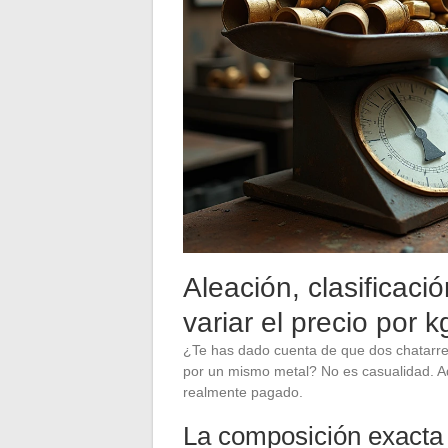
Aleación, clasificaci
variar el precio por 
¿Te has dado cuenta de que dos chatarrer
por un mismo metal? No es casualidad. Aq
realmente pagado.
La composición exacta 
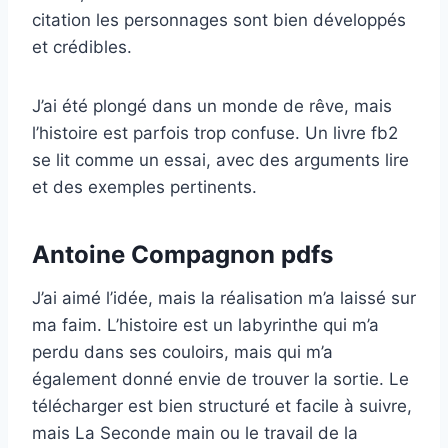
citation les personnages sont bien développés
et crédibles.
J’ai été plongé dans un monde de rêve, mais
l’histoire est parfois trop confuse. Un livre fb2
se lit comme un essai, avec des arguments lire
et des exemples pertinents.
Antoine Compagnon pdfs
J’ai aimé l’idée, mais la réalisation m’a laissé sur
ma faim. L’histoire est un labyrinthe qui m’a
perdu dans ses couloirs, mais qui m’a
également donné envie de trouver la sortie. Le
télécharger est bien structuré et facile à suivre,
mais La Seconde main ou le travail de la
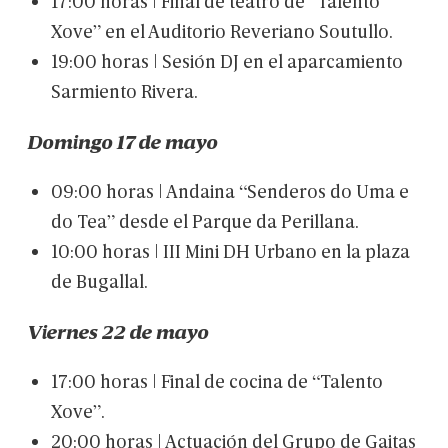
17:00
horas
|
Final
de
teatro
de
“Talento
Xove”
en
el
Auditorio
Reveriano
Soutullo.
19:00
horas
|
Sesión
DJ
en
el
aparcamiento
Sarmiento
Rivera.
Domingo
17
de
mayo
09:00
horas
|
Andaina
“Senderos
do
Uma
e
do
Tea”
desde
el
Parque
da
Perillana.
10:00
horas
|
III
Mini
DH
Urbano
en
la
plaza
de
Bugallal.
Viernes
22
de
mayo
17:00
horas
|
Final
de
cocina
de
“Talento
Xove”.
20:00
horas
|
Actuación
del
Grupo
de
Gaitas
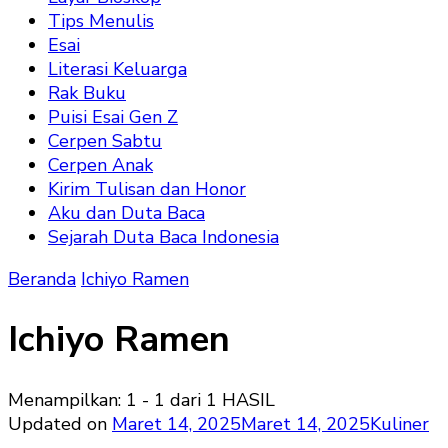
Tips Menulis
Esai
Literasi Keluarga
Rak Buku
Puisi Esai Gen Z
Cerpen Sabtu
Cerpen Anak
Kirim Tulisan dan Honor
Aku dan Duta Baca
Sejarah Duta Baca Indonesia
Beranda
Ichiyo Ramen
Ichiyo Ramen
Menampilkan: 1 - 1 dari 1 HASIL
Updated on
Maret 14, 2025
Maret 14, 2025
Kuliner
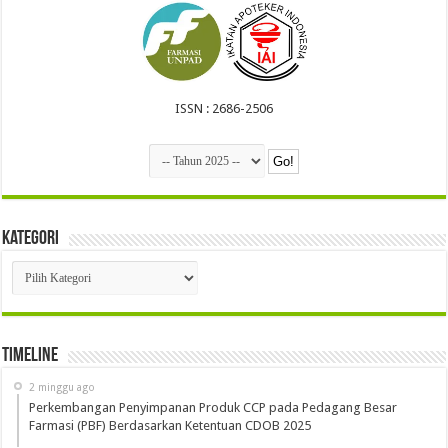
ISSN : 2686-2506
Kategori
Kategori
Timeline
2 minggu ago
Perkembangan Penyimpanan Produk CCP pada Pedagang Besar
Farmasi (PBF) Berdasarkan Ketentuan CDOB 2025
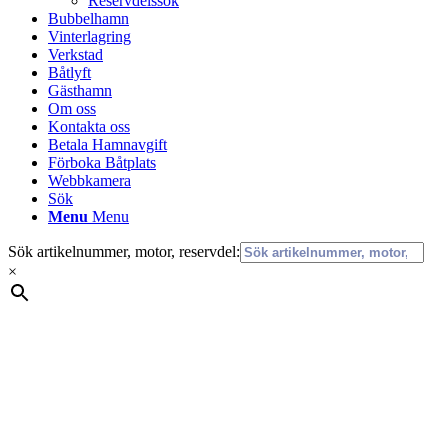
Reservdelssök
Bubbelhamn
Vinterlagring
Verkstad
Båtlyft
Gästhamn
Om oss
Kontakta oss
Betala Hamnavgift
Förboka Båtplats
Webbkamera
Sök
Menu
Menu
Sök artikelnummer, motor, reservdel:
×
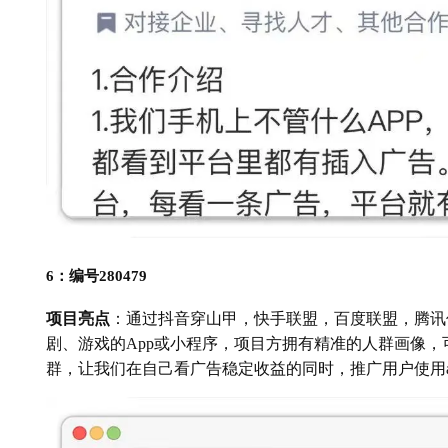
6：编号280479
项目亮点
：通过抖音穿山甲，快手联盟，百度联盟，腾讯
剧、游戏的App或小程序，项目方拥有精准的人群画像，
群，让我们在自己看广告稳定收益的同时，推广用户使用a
----
Required work — Repeat the listing exactly; do not print any picture.

Response to this task —
Aleación, clasificaci
variar el precio por 
¿Te has dado cuenta de que dos chatarrer
por un mismo metal? No es casualidad. Aq
realmente pagado.
La composición exacta 
citation les personnages sont bien développés
et crédibles.
J’ai été plongé dans un monde de rêve, mais
l’histoire est parfois trop confuse. Un livre fb2
se lit comme un essai, avec des arguments lire
et des exemples pertinents.
Antoine Compagnon pdfs
J’ai aimé l’idée, mais la réalisation m’a laissé sur
ma faim. L’histoire est un labyrinthe qui m’a
perdu dans ses couloirs, mais qui m’a
également donné envie de trouver la sortie. Le
télécharger est bien structuré et facile à suivre,
mais La Seconde main ou le travail de la
17:00
horas
|
Final
de
teatro
de
“Talento
Xove”
en
el
Auditorio
Reveriano
Soutullo.
19:00
horas
|
Sesión
DJ
en
el
aparcamiento
Sarmiento
Rivera.
Domingo
17
de
mayo
09:00
horas
|
Andaina
“Senderos
do
Uma
e
do
Tea”
desde
el
Parque
da
Perillana.
10:00
horas
|
III
Mini
DH
Urbano
en
la
plaza
de
Bugallal.
Viernes
22
de
mayo
17:00
horas
|
Final
de
cocina
de
“Talento
Xove”.
20:00
horas
|
Actuación
del
Grupo
de
Gaitas
Tips Menulis
Esai
Literasi Keluarga
Rak Buku
Puisi Esai Gen Z
Cerpen Sabtu
Cerpen Anak
Kirim Tulisan dan Honor
Aku dan Duta Baca
Sejarah Duta Baca Indonesia
Beranda
Ichiyo Ramen
Ichiyo Ramen
Menampilkan: 1 - 1 dari 1 HASIL
Updated on
Maret 14, 2025
Maret 14, 2025
Kuliner
ISSN : 2686-2506
Kategori
Kategori
Timeline
2 minggu ago
Perkembangan Penyimpanan Produk CCP pada Pedagang Besar
Farmasi (PBF) Berdasarkan Ketentuan CDOB 2025
Reservdelssök
Bubbelhamn
Vinterlagring
Verkstad
Båtlyft
Gästhamn
Om oss
Kontakta oss
Betala Hamnavgift
Förboka Båtplats
Webbkamera
Sök
Menu
Menu
Sök artikelnummer, motor, reservdel:
×
6：编号280479
项目亮点
：通过抖音穿山甲，快手联盟，百度联盟，腾讯
剧、游戏的App或小程序，项目方拥有精准的人群画像，
群，让我们在自己看广告稳定收益的同时，推广用户使用a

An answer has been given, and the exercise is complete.